> [Task directions] Please retype the entries that follow exactly as they are, leaving the images behind.
** Opening Entries shown block **
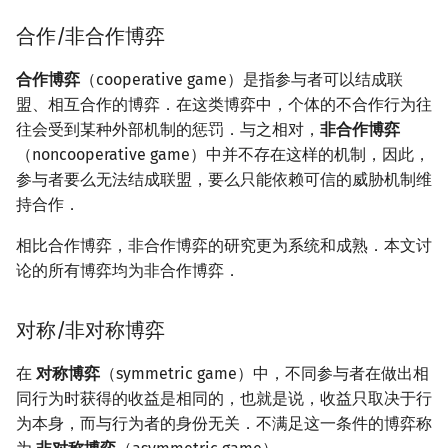
镜像站列表
Special Judge
Java 速成
前缀和 & 差分
IDA*
状压 DP
Boyer–Moore 算法
裴蜀定理 & 一次不定方程
多项式多点求值|快速插值
贝尔数
线性基
组合博弈论
块状数据结构
拓扑排序
扫描线
有限状态自动机
Dev-C++
文件操作
Lambda 表达式
归并排序
AVL 树
虚树
合作/非合作博弈
致谢
Testlib
Java 进阶
二分
回溯法
数位 DP
Z 函数（扩展 KMP）
费马小定理 & 欧拉定理
多项式初等函数
伯努利数
线性映射
单调栈
最短路问题
旋转卡壳
计算理论基础
合作博弈
公平组合博弈
（cooperative game）是指参与者可以结成联
CLion
pb_ds
堆排序
红黑树
树分治
盟、相互合作的博弈．在这类博弈中，个体的不合作行为往
Polygon
倍增
Dancing Links
插头 DP
AC 自动机
模逆元
常系数齐次线性递推
Entringer Number
特征多项式
单调队列
生成树问题
半平面交
字节顺序
非公平组合博弈
Geany
编译优化
桶排序
左偏红黑树
动态树分治
往会受到某种外部机制的惩罚．与之相对，
非合作博弈
（noncooperative game）中并不存在这样的机制，因此，
OJ 工具
构造
Alpha–Beta 剪枝
计数 DP
后缀数组 (SA)
线性同余方程
多项式平移|连续点值平移
Eulerian Number
对角化
ST 表
斯坦纳树
平面最近点对
约瑟夫问题
正常/反常博弈
Xcode
希尔排序
AA 树
AHU 算法
参与者要么无法结成联盟，要么只能依赖可信的威胁机制维
持合作．
LaTeX 入门
优化
动态 DP
后缀自动机 (SAM)
中国剩余定理
符号化方法
分拆数
Jordan标准型
参考资料
树状数组
拆点
随机增量法
表达式求值
GUIDE
锦标赛排序
树哈希
相比合作博弈，非合作博弈的研究更为系统和成熟．本文讨
论的所有博弈均为非合作博弈．
Git
概率 DP
后缀平衡树
升幂引理
Lagrange 反演
范德蒙德卷积
线段树
连通性相关
反演变换
在一台机器上规划任务
Sublime Text
Tim 排序
树上随机游走
DP 套 DP
广义后缀自动机
阶乘取模
形式幂级数复合|复合逆
Pólya 计数
划分树
环计数问题
计算几何杂项
主元素问题
CP Editor
排序相关 STL
对称/非对称博弈
DP 优化
后缀树
卢卡斯定理
普通生成函数
图论计数
二叉搜索树 & 平衡树
最小环
Garsia–Wachs 算法
在
对称博弈
（symmetric game）中，不同参与者在做出相
Code::Blocks
排序应用
同行为时获得的收益是相同的，也就是说，收益只取决于行
其它 DP 方法
Manacher
同余方程
指数生成函数
跳表
2-SAT
15-puzzle
为本身，而与行为者的身份无关．不满足这一条件的博弈称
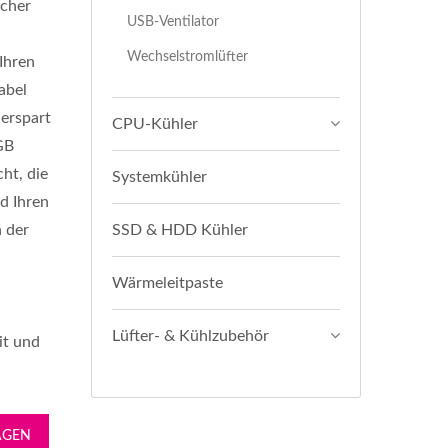
acher
USB-Ventilator
Wechselstromlüfter
Ihren
abel
 erspart
CPU-Kühler
GB
ht, die
Systemkühler
d Ihren
n der
SSD & HDD Kühler
Wärmeleitpaste
Lüfter- & Kühlzubehör
it und
AGEN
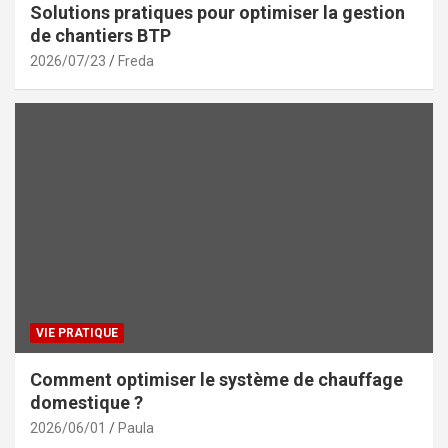
Solutions pratiques pour optimiser la gestion
de chantiers BTP
2026/07/23
Freda
VIE PRATIQUE
Comment optimiser le système de chauffage
domestique ?
2026/06/01
Paula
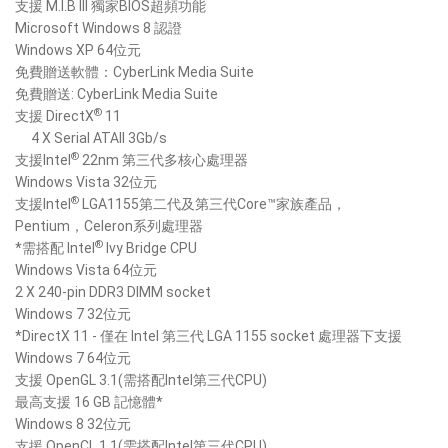
支援 M.I.B III 獨家BIOS超頻功能
Microsoft Windows 8 認證
Windows XP 64位元
免費贈送軟體：CyberLink Media Suite
免費贈送: CyberLink Media Suite
®
支援 DirectX
11
4 X Serial ATAII 3Gb/s
®
支援Intel
22nm 第三代多核心處理器
Windows Vista 32位元
®
支援Intel
LGA1155第二代及第三代Core™家族產品，
Pentium，Celeron系列處理器
®
*需搭配 Intel
Ivy Bridge CPU
Windows Vista 64位元
2 X 240-pin DDR3 DIMM socket
Windows 7 32位元
*DirectX 11 - 僅在 Intel 第三代 LGA 1155 socket 處理器下支援
Windows 7 64位元
支援 OpenGL 3.1(需搭配Intel第三代CPU)
最高支援 16 GB 記憶體*
Windows 8 32位元
支援 OpenCL 1.1(需搭配Intel第三代CPU)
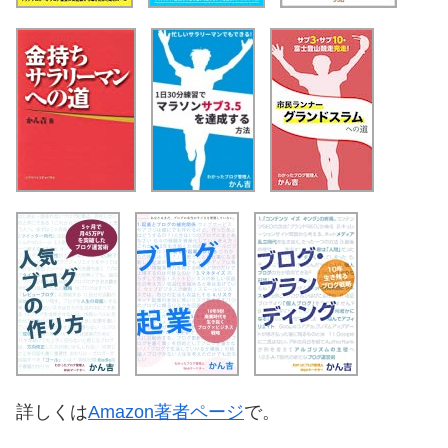
詳しくは
Amazon著者ページ
で。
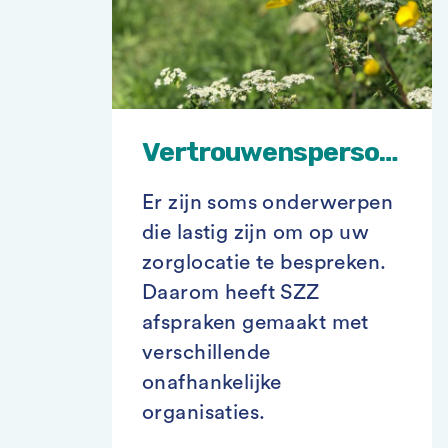
Vertrouwenspersonen
Er zijn soms onderwerpen
die lastig zijn om op uw
zorglocatie te bespreken.
Daarom heeft SZZ
afspraken gemaakt met
verschillende
onafhankelijke
organisaties.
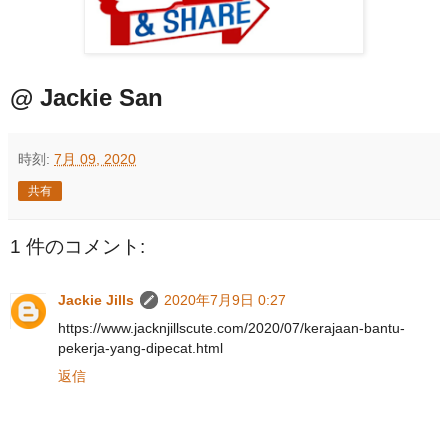
@ Jackie San
時刻:
7月 09, 2020
共有
1 件のコメント:
Jackie Jills
2020年7月9日 0:27
https://www.jacknjillscute.com/2020/07/kerajaan-bantu-
pekerja-yang-dipecat.html
返信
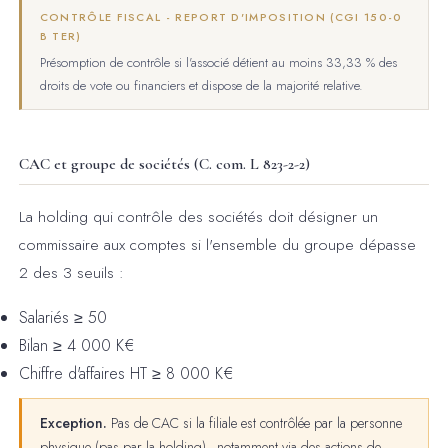
CONTRÔLE FISCAL - REPORT D'IMPOSITION (CGI 150-0
B TER)
Présomption de contrôle si l'associé détient au moins 33,33 % des
droits de vote ou financiers et dispose de la majorité relative.
CAC et groupe de sociétés (C. com. L 823-2-2)
La holding qui contrôle des sociétés doit désigner un
commissaire aux comptes si l'ensemble du groupe dépasse
2 des 3 seuils :
Salariés ≥ 50
Bilan ≥ 4 000 K€
Chiffre d'affaires HT ≥ 8 000 K€
Exception.
Pas de CAC si la filiale est contrôlée par la personne
physique (pas par la holding) - notamment via des actions de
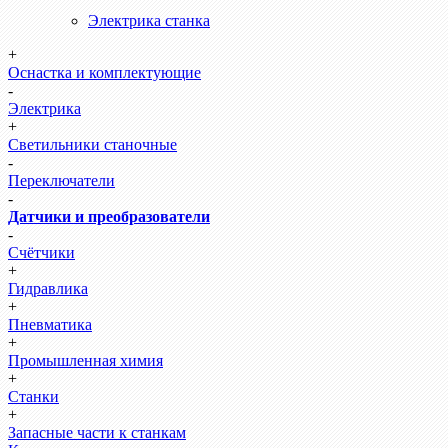
Электрика станка
+
Оснастка и комплектующие
-
Электрика
+
Светильники станочные
-
Переключатели
-
Датчики и преобразователи
-
Счётчики
+
Гидравлика
+
Пневматика
+
Промышленная химия
+
Станки
+
Запасные части к станкам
** Closing Entries shown block **
> [The answer]
镜像站列表
Special Judge
Java 速成
前缀和 & 差分
IDA*
状压 DP
Boyer–Moore 算法
裴蜀定理 & 一次不定方程
多项式多点求值|快速插值
贝尔数
线性基
组合博弈论
块状数据结构
拓扑排序
扫描线
有限状态自动机
Dev-C++
文件操作
Lambda 表达式
归并排序
AVL 树
虚树
合作/非合作博弈
致谢
Testlib
Java 进阶
二分
回溯法
数位 DP
Z 函数（扩展 KMP）
费马小定理 & 欧拉定理
多项式初等函数
伯努利数
线性映射
单调栈
最短路问题
旋转卡壳
计算理论基础
合作博弈
公平组合博弈
（cooperative game）是指参与者可以结成联
CLion
pb_ds
堆排序
红黑树
树分治
盟、相互合作的博弈．在这类博弈中，个体的不合作行为往
Polygon
倍增
Dancing Links
插头 DP
AC 自动机
模逆元
常系数齐次线性递推
Entringer Number
特征多项式
单调队列
生成树问题
半平面交
字节顺序
非公平组合博弈
Geany
编译优化
桶排序
左偏红黑树
动态树分治
往会受到某种外部机制的惩罚．与之相对，
非合作博弈
（noncooperative game）中并不存在这样的机制，因此，
OJ 工具
构造
Alpha–Beta 剪枝
计数 DP
后缀数组 (SA)
线性同余方程
多项式平移|连续点值平移
Eulerian Number
对角化
ST 表
斯坦纳树
平面最近点对
约瑟夫问题
正常/反常博弈
Xcode
希尔排序
AA 树
AHU 算法
参与者要么无法结成联盟，要么只能依赖可信的威胁机制维
持合作．
LaTeX 入门
优化
动态 DP
后缀自动机 (SAM)
中国剩余定理
符号化方法
分拆数
Jordan标准型
参考资料
树状数组
拆点
随机增量法
表达式求值
GUIDE
锦标赛排序
树哈希
相比合作博弈，非合作博弈的研究更为系统和成熟．本文讨
论的所有博弈均为非合作博弈．
Git
概率 DP
后缀平衡树
升幂引理
Lagrange 反演
范德蒙德卷积
线段树
连通性相关
反演变换
在一台机器上规划任务
Sublime Text
Tim 排序
树上随机游走
DP 套 DP
广义后缀自动机
阶乘取模
形式幂级数复合|复合逆
Pólya 计数
划分树
环计数问题
计算几何杂项
主元素问题
CP Editor
排序相关 STL
对称/非对称博弈
DP 优化
后缀树
卢卡斯定理
普通生成函数
图论计数
二叉搜索树 & 平衡树
最小环
Garsia–Wachs 算法
在
对称博弈
（symmetric game）中，不同参与者在做出相
Code::Blocks
排序应用
同行为时获得的收益是相同的，也就是说，收益只取决于行
其它 DP 方法
Manacher
同余方程
指数生成函数
跳表
2-SAT
15-puzzle
为本身，而与行为者的身份无关．不满足这一条件的博弈称
acher
USB-Ventilator
Wechselstromlüfter
Ihren
abel
 erspart
CPU-Kühler
GB
ht, die
Systemkühler
d Ihren
n der
SSD & HDD Kühler
Wärmeleitpaste
Lüfter- & Kühlzubehör
it und
AGEN
Solutions pratiques pour optimiser la gestion
de chantiers BTP
2026/07/23
Freda
VIE PRATIQUE
Comment optimiser le système de chauffage
domestique ?
2026/06/01
Paula
支援 M.I.B III 獨家BIOS超頻功能
Microsoft Windows 8 認證
Windows XP 64位元
免費贈送軟體：CyberLink Media Suite
免費贈送: CyberLink Media Suite
®
支援 DirectX
11
4 X Serial ATAII 3Gb/s
®
支援Intel
22nm 第三代多核心處理器
Windows Vista 32位元
®
支援Intel
LGA1155第二代及第三代Core™家族產品，
Pentium，Celeron系列處理器
®
*需搭配 Intel
Ivy Bridge CPU
Windows Vista 64位元
2 X 240-pin DDR3 DIMM socket
Windows 7 32位元
*DirectX 11 - 僅在 Intel 第三代 LGA 1155 socket 處理器下支援
Windows 7 64位元
支援 OpenGL 3.1(需搭配Intel第三代CPU)
最高支援 16 GB 記憶體*
Windows 8 32位元
支援 OpenCL 1.1(需搭配Intel第三代CPU)
詳しくは
Amazon著者ページ
で。
Vertrouwenspersonen
Er zijn soms onderwerpen
die lastig zijn om op uw
zorglocatie te bespreken.
Daarom heeft SZZ
afspraken gemaakt met
verschillende
onafhankelijke
organisaties.
@ Jackie San
時刻:
7月 09, 2020
共有
1 件のコメント:
Jackie Jills
2020年7月9日 0:27
https://www.jacknjillscute.com/2020/07/kerajaan-bantu-
pekerja-yang-dipecat.html
返信
CONTRÔLE FISCAL - REPORT D'IMPOSITION (CGI 150-0
B TER)
Présomption de contrôle si l'associé détient au moins 33,33 % des
droits de vote ou financiers et dispose de la majorité relative.
CAC et groupe de sociétés (C. com. L 823-2-2)
La holding qui contrôle des sociétés doit désigner un
commissaire aux comptes si l'ensemble du groupe dépasse
2 des 3 seuils :
Salariés ≥ 50
Bilan ≥ 4 000 K€
Chiffre d'affaires HT ≥ 8 000 K€
Exception.
Pas de CAC si la filiale est contrôlée par la personne
physique (pas par la holding) - notamment via des actions de
Электрика станка
+
Оснастка и комплектующие
-
Электрика
+
Светильники станочные
-
Переключатели
-
Датчики и преобразователи
-
Счётчики
+
Гидравлика
+
Пневматика
+
Промышленная химия
+
Станки
+
Запасные части к станкам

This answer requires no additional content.